Across Silicon Valley, “the incentive for going public has lowered and the penalty for going public has increased,” said Ben Horowitz, a partner at venture-capital firm Andreessen Horowitz, which in November bought Facebook shares from venture-firm Accel Partners in a private transaction. “Compared to the 1990s when everybody went public as soon as possible at much lower revenues,” the regulatory environment and the rise of hedge funds has made it “dangerous” for start-ups go to public without a large cushion of cash, said Mr. Horowitz. “In general, we recommend that our companies be very careful about going public.”
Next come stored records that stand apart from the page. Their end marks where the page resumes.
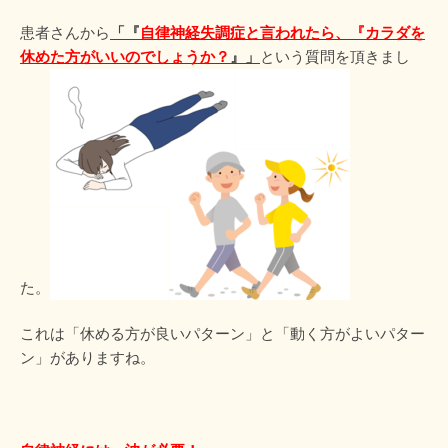
患者さんから
「『
自律神経失調症と言われたら、『カラダを
休めた方がいいのでしょうか？
』」
という質問を頂きまし
た。
これは「休める方が良いパターン」と「動く方がよいパター
ン」がありますね。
Why should tech companies tread cautiously in this regard?  Why must they, as Mr. Horowitz suggests, “be careful about going public?”  Well, for starters, read this excerpt from a 2006 submission to the SEC by the Silicon Valley Leadership Group regarding the burdens imposed just by the Sarbanes-Oxley Act of 2002 (SOX):

SOX compliance brings with it a heavy burden that strains resources that could otherwise be used for critical research and development or other corporate initiatives to improve company management, expand into new markets and increase investor value.  Initially, the SEC suggested that the average company would have to spend $91,000 dollars annually.   However, in a recent survey of National Association of Manufacturers members about 50% of respondents reported spending more than $5 million in 2004 to comply.   More recently, a Financial Executives International (FEI) survey of 274 public companies indicated a 16.3 % reduction in SOX related costs in 2005 from the year previously, but that the total average cost for compliance was $3.8 million.

And there’s plenty more red tape to contend with when companies go public.  Again, this hurts not merely the companies but also those average investors who’d like a chance to buy in to hold a small share of the American Dream. As Albert Wenger of Union Square Ventures correctly notes in his essay, “The Private IPO“:

These deals should really be a wake-up call to politicians and regulators.  They are a great example of how well-intentioned regulations can backfire.  The net result of the Wall Street research settlement, SARBOX and other protections for small investors has been: small investors now have no access to the most interesting investment opportunities.  Instead, these companies are going to be more or less fully developed by the time they eventually come to the public markets, with most of the upside having been captured by private investors.  That’s especially annoying when it seems that with the Internet we should be seeing IPO 2.0 — direct to small investors without the historic flip opportunity for well connected investors.

How incredibly sad. And how incredibly frightening for the future of American competitiveness.

Let’s be clear, cleaning up this mess doesn’t mean the SEC would be devoid of any role in policing capital markets for fraud.  A certain amount of transparency is essential for good corporate governance.  But the path we are now is instead wrapping companies and capital markets in layers of red tape that suffocate investment and innovation.  Moreover, as today’s news from the SEC proves, regulatory intervention in these cases simply begets more and more intervention to correct the inevitable failures of, or dissatisfaction with, previous interventions.

In that regard, I’m reminded of what Austrian economist Ludwig von Mises had to say about government intervention in his 1949 classic, Human Action:

All varieties of interference with the market phenomena not only fail to achieve the ends aimed at by their authors and supporters, but bring about a state of affairs which — from the point of view of their authors’ and advocates’ valuations — is less desirable than the previous state affairs which they were designed to alter. If one wants to correct their manifest unsuitableness and preposterousness by supplementing the first acts of intervention with more and more of such acts, one must go farther and farther until the market economy has been entirely destroyed and socialism has been substituted for it.”  at 858 (3rd ed. 1963) (1949).

No, I do not believe we are headed into a socialist hell-hole any time soon.  Nonetheless, the SEC appears poised to dig us into an even deeper ditch before thinking about an escape plan to get us out of this mess.